- _What you will do_
Among the entries that follow, some lines contain the word "csapat". Show all of them.

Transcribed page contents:
# # # # # # #

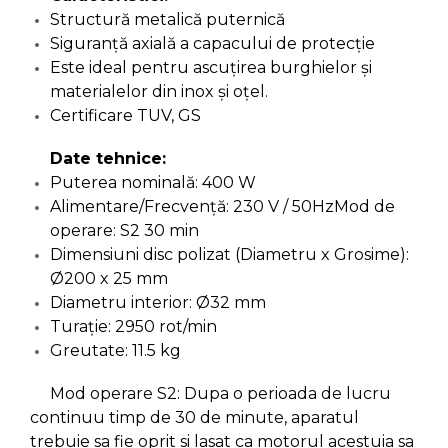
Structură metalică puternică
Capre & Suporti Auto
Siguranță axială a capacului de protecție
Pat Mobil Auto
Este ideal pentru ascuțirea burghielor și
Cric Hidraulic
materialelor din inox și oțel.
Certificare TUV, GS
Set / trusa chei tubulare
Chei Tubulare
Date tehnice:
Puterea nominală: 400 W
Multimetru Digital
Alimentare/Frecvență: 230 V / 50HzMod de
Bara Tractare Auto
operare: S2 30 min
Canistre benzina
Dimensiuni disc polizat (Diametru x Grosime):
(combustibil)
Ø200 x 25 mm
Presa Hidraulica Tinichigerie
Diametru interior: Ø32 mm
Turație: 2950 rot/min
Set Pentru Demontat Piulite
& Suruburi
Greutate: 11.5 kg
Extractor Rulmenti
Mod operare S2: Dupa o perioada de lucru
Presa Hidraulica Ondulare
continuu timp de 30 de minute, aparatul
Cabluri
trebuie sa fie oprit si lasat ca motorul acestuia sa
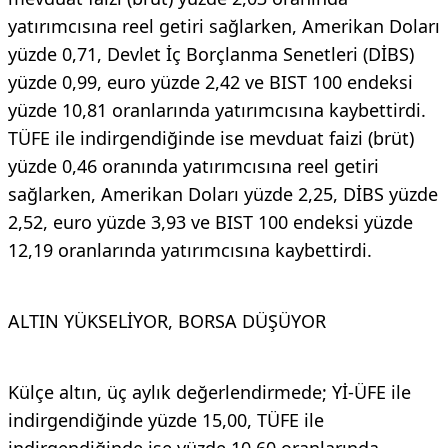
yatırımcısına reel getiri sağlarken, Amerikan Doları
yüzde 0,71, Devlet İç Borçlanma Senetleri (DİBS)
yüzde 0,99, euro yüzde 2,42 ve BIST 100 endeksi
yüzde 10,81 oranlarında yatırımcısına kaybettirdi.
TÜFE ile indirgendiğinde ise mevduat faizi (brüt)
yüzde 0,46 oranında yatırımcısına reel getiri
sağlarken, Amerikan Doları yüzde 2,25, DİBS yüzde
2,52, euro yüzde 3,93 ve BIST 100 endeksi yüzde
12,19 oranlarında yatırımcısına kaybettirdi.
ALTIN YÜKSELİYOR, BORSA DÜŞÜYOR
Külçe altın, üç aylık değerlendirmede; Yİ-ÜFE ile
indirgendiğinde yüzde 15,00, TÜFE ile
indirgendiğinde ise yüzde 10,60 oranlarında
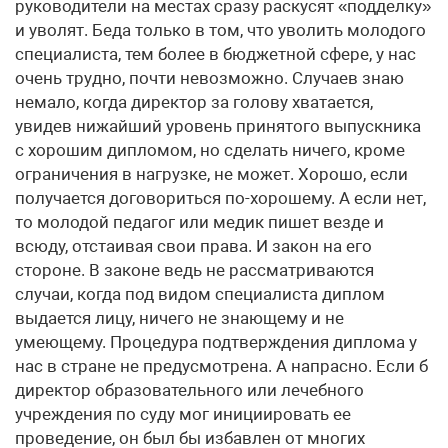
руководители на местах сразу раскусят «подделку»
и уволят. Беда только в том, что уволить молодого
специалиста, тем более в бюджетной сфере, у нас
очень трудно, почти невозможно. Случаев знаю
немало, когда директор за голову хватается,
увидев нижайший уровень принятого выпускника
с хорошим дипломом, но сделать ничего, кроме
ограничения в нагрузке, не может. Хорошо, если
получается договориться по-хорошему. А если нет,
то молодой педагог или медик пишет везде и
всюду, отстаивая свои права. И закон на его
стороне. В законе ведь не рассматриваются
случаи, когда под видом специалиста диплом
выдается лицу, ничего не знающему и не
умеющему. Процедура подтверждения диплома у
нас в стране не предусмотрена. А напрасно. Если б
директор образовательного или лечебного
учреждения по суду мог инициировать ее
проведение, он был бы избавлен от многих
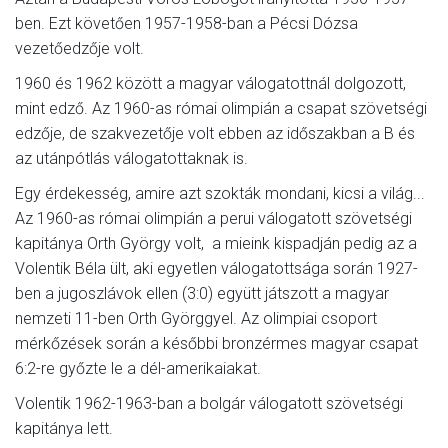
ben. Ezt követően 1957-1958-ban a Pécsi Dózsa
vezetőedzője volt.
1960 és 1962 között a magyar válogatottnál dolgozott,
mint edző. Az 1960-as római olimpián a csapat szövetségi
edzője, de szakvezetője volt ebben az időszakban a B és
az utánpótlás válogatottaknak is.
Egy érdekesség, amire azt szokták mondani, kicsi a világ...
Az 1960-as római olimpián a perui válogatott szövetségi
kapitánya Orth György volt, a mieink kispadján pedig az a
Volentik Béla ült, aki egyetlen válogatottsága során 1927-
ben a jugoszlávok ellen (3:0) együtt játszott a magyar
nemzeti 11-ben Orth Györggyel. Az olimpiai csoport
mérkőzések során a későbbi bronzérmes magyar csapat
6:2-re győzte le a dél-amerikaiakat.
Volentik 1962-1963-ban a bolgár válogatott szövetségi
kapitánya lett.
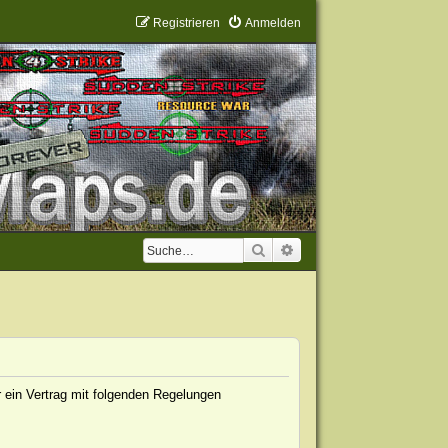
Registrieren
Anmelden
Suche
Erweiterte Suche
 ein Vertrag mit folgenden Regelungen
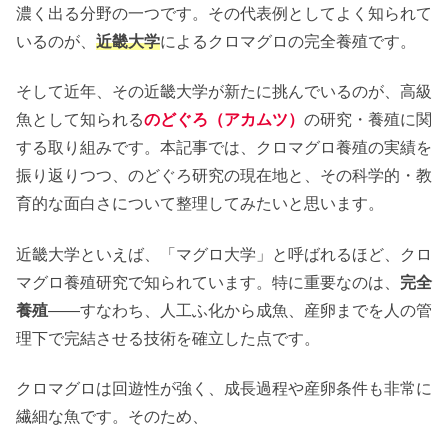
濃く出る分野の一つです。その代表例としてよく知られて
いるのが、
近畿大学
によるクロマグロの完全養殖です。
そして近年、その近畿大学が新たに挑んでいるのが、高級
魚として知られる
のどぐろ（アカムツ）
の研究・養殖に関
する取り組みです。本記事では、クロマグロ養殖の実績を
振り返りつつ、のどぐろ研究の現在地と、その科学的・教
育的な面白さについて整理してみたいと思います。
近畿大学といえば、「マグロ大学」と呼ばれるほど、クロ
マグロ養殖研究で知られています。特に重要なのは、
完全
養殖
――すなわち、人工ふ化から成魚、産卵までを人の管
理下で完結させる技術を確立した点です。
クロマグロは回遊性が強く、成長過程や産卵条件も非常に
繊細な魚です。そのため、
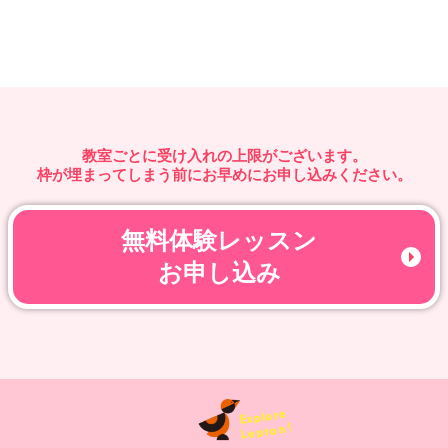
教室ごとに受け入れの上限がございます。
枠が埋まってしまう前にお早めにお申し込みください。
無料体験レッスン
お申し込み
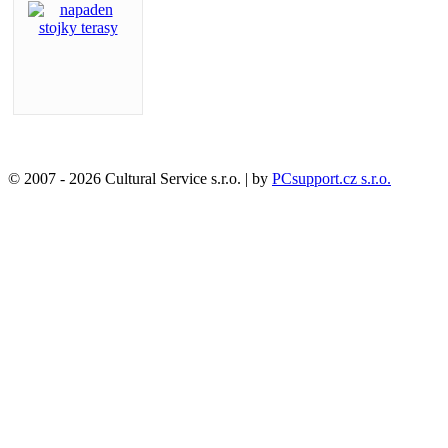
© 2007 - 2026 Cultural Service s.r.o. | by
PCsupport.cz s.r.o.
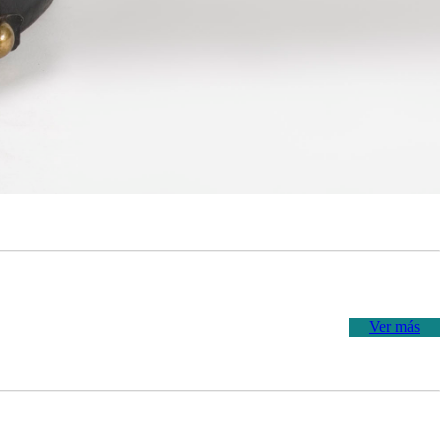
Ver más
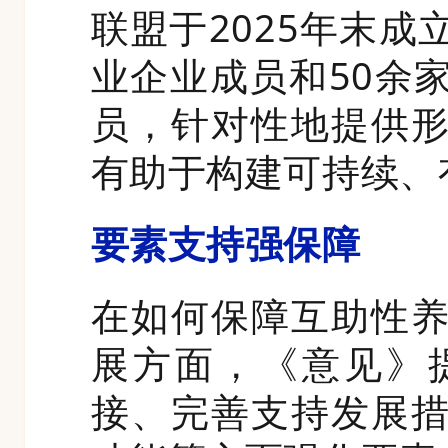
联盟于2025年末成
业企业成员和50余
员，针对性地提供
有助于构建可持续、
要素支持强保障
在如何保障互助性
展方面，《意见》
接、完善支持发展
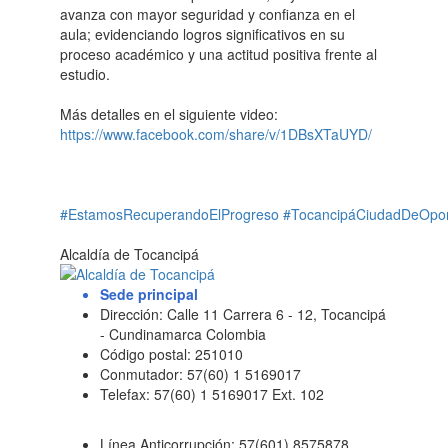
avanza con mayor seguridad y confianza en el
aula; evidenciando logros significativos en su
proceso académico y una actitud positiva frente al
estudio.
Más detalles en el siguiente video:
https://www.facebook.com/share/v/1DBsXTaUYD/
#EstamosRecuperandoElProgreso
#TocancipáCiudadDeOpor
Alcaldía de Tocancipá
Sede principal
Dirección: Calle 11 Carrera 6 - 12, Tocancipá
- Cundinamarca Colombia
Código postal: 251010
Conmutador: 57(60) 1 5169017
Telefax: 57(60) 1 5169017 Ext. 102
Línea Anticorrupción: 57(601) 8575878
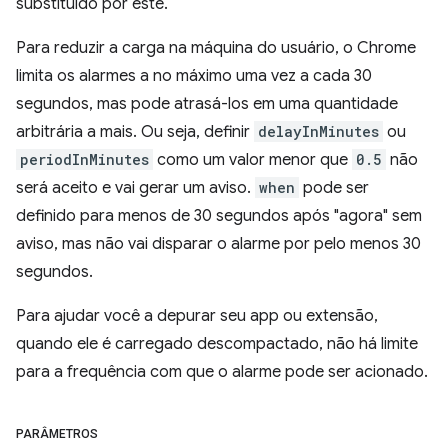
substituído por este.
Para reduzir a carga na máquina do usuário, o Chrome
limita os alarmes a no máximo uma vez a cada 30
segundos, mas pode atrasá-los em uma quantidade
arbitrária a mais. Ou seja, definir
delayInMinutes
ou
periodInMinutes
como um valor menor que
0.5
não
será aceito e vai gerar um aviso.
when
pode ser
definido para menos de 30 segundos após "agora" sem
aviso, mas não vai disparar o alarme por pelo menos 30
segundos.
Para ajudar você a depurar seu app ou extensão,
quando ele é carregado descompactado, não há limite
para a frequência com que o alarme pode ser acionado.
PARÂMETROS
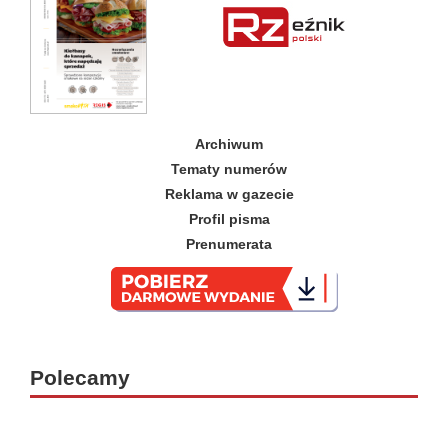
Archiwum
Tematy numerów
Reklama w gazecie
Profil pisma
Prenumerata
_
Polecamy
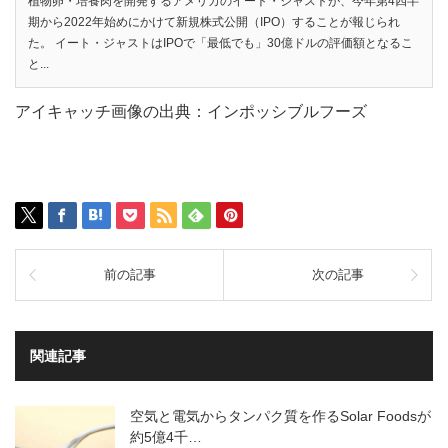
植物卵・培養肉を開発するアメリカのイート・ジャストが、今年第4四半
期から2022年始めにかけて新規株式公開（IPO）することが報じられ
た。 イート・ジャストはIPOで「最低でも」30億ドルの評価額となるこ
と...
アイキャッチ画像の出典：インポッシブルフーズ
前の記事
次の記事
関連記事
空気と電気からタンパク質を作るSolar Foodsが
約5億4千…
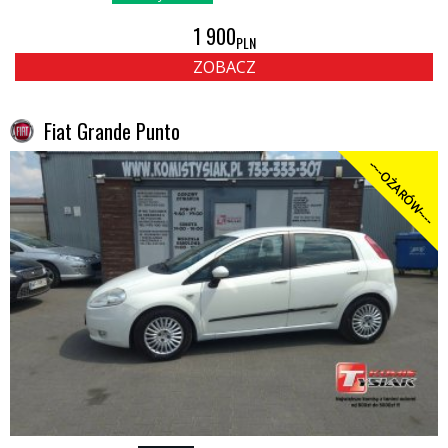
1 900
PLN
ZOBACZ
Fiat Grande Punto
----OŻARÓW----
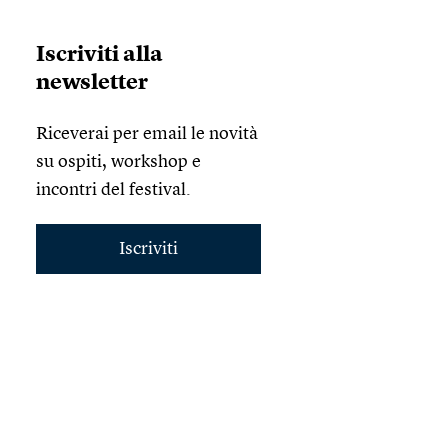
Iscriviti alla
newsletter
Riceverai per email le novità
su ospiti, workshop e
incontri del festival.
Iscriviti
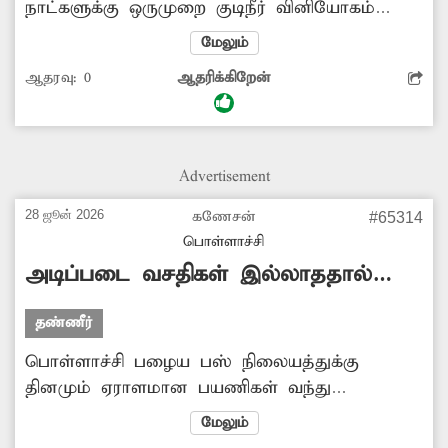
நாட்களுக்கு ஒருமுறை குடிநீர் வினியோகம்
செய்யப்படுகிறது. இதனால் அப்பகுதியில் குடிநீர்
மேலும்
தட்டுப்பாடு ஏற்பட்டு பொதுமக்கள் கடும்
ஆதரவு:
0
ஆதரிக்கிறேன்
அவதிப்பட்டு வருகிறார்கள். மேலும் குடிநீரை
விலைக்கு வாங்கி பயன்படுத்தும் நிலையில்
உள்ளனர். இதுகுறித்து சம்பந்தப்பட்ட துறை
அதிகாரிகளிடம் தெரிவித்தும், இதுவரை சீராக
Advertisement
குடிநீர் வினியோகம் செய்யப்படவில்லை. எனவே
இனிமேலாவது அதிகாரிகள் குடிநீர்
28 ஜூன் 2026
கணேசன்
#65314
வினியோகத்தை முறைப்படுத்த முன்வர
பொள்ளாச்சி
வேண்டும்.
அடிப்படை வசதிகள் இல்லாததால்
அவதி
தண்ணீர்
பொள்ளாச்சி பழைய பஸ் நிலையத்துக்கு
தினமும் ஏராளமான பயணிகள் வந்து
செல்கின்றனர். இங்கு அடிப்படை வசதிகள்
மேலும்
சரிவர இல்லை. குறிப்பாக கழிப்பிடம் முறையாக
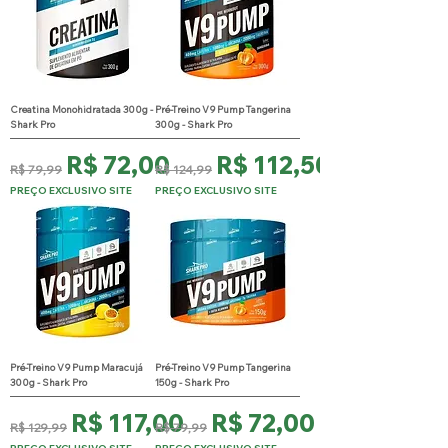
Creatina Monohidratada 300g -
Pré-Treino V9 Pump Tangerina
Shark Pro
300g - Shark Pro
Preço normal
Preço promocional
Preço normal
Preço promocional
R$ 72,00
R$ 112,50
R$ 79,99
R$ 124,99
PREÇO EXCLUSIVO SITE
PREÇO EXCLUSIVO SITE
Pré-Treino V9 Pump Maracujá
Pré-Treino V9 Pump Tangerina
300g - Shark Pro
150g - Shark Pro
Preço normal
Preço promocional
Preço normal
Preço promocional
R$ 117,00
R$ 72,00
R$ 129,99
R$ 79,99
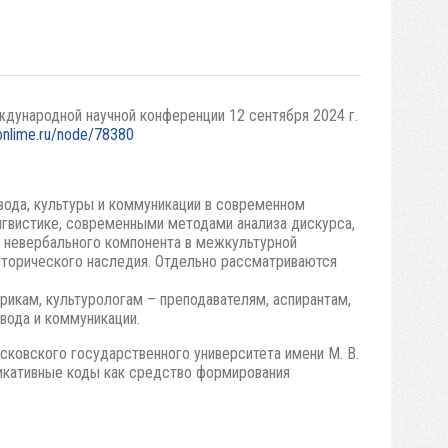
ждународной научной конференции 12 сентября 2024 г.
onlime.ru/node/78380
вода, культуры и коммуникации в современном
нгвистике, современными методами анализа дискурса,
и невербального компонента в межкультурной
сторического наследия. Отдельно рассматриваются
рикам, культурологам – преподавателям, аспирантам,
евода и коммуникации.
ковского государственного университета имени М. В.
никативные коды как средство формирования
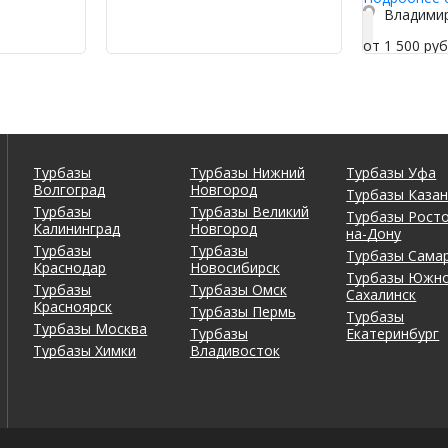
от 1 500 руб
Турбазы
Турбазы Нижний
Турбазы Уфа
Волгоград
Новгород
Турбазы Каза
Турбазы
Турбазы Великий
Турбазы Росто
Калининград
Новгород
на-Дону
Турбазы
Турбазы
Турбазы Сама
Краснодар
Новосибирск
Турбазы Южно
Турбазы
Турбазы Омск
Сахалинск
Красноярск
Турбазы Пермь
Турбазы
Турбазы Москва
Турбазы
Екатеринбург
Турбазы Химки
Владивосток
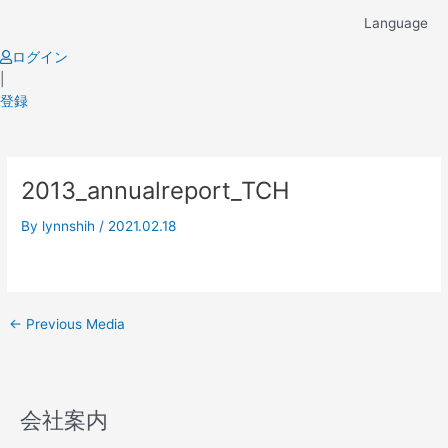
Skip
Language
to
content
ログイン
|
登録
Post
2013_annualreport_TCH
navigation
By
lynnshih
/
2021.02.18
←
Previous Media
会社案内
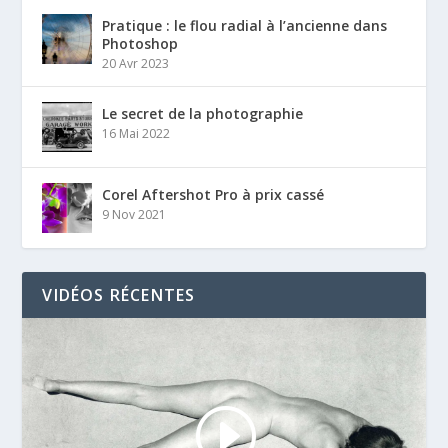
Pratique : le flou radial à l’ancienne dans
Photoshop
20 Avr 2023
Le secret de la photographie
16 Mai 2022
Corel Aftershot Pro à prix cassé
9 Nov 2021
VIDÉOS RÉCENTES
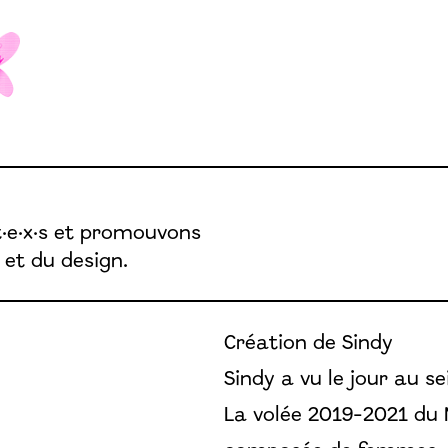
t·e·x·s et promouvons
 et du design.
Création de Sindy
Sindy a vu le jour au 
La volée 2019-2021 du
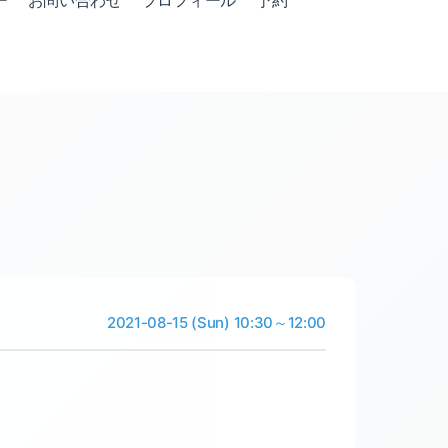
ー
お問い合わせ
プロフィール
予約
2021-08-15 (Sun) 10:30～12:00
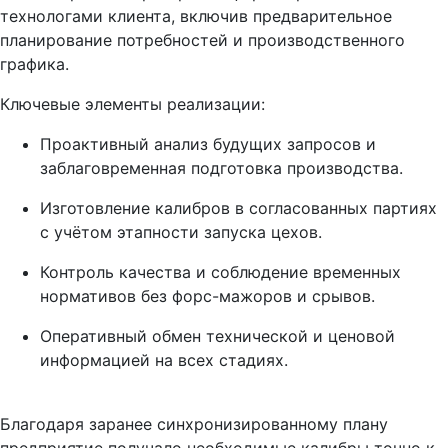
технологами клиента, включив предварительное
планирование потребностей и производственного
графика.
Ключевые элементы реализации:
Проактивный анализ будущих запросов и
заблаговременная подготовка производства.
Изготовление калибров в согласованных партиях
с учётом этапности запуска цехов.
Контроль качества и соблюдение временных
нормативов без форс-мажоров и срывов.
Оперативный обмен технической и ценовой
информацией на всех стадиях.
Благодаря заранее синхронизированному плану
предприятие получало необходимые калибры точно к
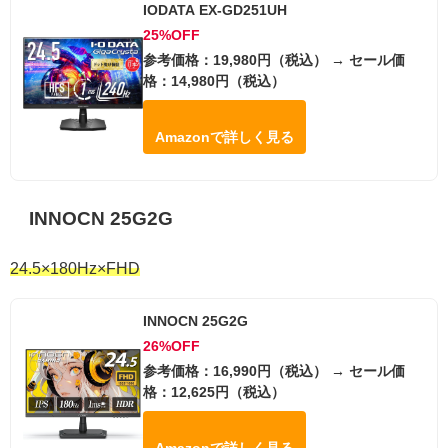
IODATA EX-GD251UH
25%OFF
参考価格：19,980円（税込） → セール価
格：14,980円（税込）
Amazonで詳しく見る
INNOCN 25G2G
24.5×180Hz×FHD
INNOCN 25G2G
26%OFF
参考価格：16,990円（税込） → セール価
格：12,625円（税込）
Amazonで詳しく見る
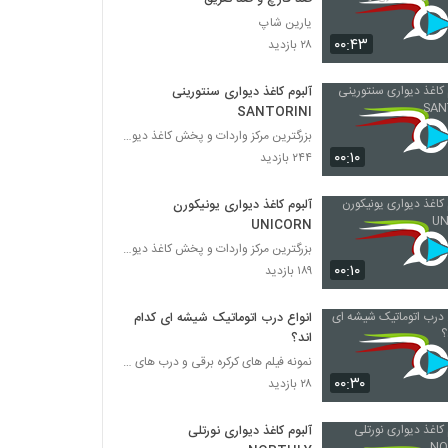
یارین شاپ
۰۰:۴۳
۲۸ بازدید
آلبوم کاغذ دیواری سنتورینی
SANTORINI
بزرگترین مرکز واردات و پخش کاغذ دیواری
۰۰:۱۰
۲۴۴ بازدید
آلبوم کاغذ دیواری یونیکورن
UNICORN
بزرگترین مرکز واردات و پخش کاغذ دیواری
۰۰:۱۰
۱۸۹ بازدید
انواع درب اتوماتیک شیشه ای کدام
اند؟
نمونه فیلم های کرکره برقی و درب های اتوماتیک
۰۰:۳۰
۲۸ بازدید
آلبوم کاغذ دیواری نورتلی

# # # # # # #

- _Exercise solution_
mint edző. Az 1960-as római olimpián a csapat szövetségi
mérkőzések során a későbbi bronzérmes magyar csapat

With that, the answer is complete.